Conformalized Gaussian processes for online uncertainty quantification over graphs
Jinwen Xu, Qin Lu, Georgios B. Giannakis
TL;DR
This work tackles uncertainty quantification on streaming graphs by integrating graph-aware Gaussian processes with online conformal prediction to guarantee coverage under distribution shifts. It introduces a scalable RF-based graph GP framework and an ensemble of kernels whose weights adapt online, then couples them with online conformal prediction to achieve valid, adaptive prediction sets. The approach leverages random Fourier features to approximate graph kernels and employs a per-model Bayesian update, with online CP adjusting thresholds to maintain coverage as data evolve.

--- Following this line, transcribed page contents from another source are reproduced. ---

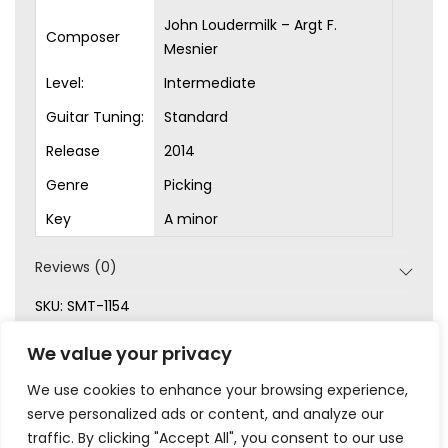
John Loudermilk – Argt F.
Composer
Mesnier
Level:
Intermediate
Guitar Tuning:
Standard
Release
2014
Genre
Picking
Key
A minor
Reviews (0)
SKU:
SMT-1154
Categories:
Arrangements
,
Intermediate
,
Picking
,
We value your privacy
Sheet Music
We use cookies to enhance your browsing experience,
serve personalized ads or content, and analyze our
traffic. By clicking "Accept All", you consent to our use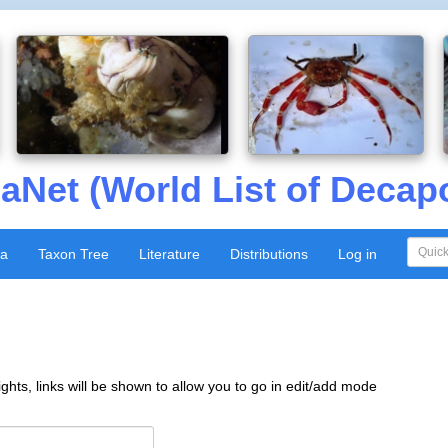
aNet (World List of Decap
xa
Taxon Tree
Literature
Distributions
Log in
ghts, links will be shown to allow you to go in edit/add mode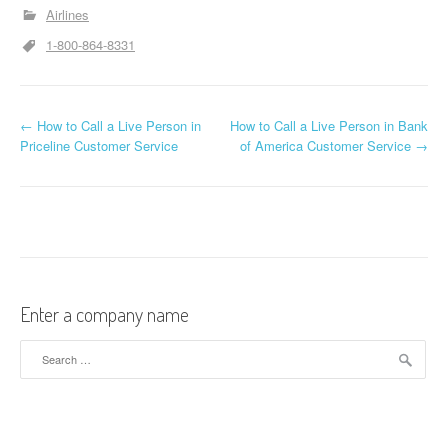
Airlines
1-800-864-8331
←
How to Call a Live Person in
How to Call a Live Person in Bank
Post navigation
Priceline Customer Service
of America Customer Service
→
Enter a company name
Search for: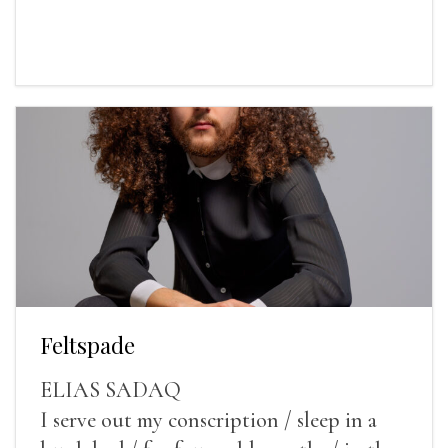
Feltspade
ELIAS SADAQ
I serve out my conscription / sleep in a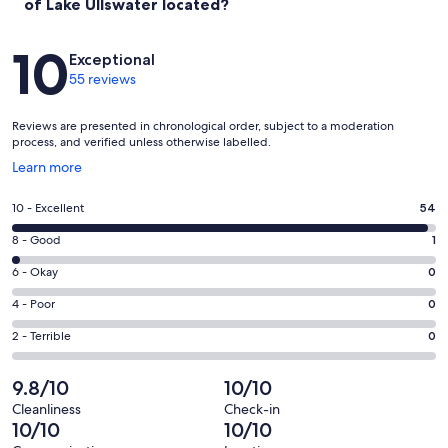
of Lake Ullswater located?
Reviews
10
Exceptional
55 reviews
Reviews are presented in chronological order, subject to a moderation
process, and verified unless otherwise labelled.
Opens
Learn more
in
a
Rating
10 - Excellent
54
new
10
window
Rating
8 - Good
1
-
8
Excellent.
Rating
6 - Okay
0
-
54
6
Good.
Rating
4 - Poor
0
out
-
1
4
of
Okay.
Rating
2 - Terrible
0
out
-
55
0
2
of
Poor.
reviews
out
-
9.8/10
10/10
55
0
of
Terrible.
reviews
out
Cleanliness
Check-in
55
0
10/10
10/10
of
reviews
out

Empirical results on synthetic and real-world graphs demonstrate near-target coverage with efficient, robust prediction sets, outperforming static calibration baselines under non-stationarity.
Abstract
Uncertainty quantification (UQ) over graphs arises in a number of safety-critical applications in network science. The Gaussian process (GP), as a classical Bayesian framework for UQ, has been developed to handle graph-structured data by devising topology-aware kernel functions. However, such GP-based approaches are limited not only by the prohibitive computational complexity, but also the strict modeling assumptions that might yield poor coverage, especially with labels arriving on the fly. To effect scalability, we devise a novel graph-aware parametric GP model by leveraging the random feature (RF)-based kernel approximation, which is amenable to efficient recursive Bayesian model updates. To further allow for adaptivity, an ensemble of graph-aware RF-based scalable GPs have been leveraged, with per-GP weight adapted to data arriving incrementally. To ensure valid coverage with robustness to model mis-specification, we wed the GP-based set predictors with the online conformal prediction framework, which post-processes the prediction sets using adaptive thresholds. Experimental results the proposed method yields improved coverage and efficient prediction sets over existing baselines by adaptively ensembling the GP models and setting the key threshold parameters in CP.